Once upon a time, the question would have prompted a raised eyebrow from Spock at the very least but now he simply nodded. “My mother called, and our conversation lasted longer than I expected.”


“Mind if I ask why she called?”


“Sarek will be the keynote speaker at a conference of some note in forty-two days. My mother wished to make me aware of it.”


Jim nodded. There was more to the story than what Spock was telling, he was almost certain. Amanda and Spock communicated mostly via messages with scheduled video calls twice a standard month. For her to call outside of those times meant that there was something significant she wanted to tell Spock. It wasn’t any of his business though, so he let the subject drop and gestured to the chessboard between them.


“Your move.”


.    .    .


Jim had almost forgotten the instance forty-two days later when he was looking over the duty roster and saw that Spock had requested personal leave for the next day. He granted it, of course, signing off on the document and sending it back, but he decided to find Spock after Alpha was over and ask if anything was wrong. It was rare for Spock to take holidays, despite how often Bones insisted that he take a break, and he never did so without giving a reason.


The last time Spock had asked for leave unannounced, they had been forced to fight to the death. Somehow, though, he knew that whatever this was, it wasn’t as serious. He and Spock had grown closer since then, and he knew Spock trusted him enough now to let him know if something drastic was wrong. 

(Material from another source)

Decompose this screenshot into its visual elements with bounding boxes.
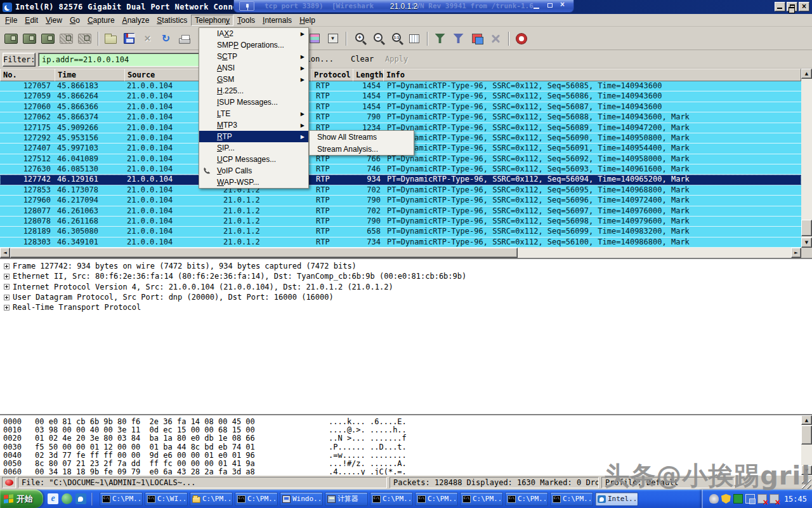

After tapping out a quick reminder to himself to talk to Spock after the shift, he turned his attention back to the rest of the duty roster, signing off on various transfers and leave requests. He was going to need to ask Sulu to come up to the bridge on Thursday, assuming the botany lab didn’t need him too desperately. The rest of the shift passed uneventfully, and not long after it was over, Jim found himself ringing for entrance to Spock’s rooms. 


The doors slid open after a few seconds, and he stepped inside. As usual, Spock’s quarters were warm, the lights dimmed slightly. Spock was sitting at his desk, the light from his computer monitor throwing his angular features into sharp relief. “Captain, is there something you need?” he asked, beginning to stand.


Jim waved his hand, and Spock sat back down. “Nothing serious, Spock. I just wanted to make sure you were okay. I saw you requested leave tomorrow.”


Spock’s lips tightened a fraction, the kind of microexpression most people missed when they insisted Spock was emotionless. Jim, however, had learned by now how to notice and interpret such expressions and knew that whatever had caused Spock to ask for the day off had him frustrated.


“It is nothing that will interfere with my duties to the Enterprise ,” Spock promised, his voice falling into that perfectly controlled tone he always used whenever he was feeling irritated by something and thought he shouldn’t be.


“I know,” Jim replied easily, taking a seat in the chair across from Spock so that they were level. “You’d tell me if it was. But as your friend, not your captain, I want to know what’s wrong so that I can try and help. You don’t have to tell me anything, though.”


Spock blinked, surprise flashing across his face for an instant. It hurt to see that surprise. Not because Jim thought Spock didn’t trust him, but because it reminded him that Spock had been made to believe he wasn’t worthy of the time and concern of the people around him. It made Jim ache inside. He was hardly a shining model of a positive sense of self-worth, but the fact that anyone could look at Spock and not see someone breathtaking was inconceivable to him. 


“Sarek is presenting at the Federation Conference of Interplanetary Civic Planning today,” Spock said eventually. Jim nodded. “I requested personal leave tomorrow due to the influx of messages and video calls I expect to receive from Vulcan.”


Now it was Jim’s turn to blink. “What does Sarek’s presentation have to do with you?”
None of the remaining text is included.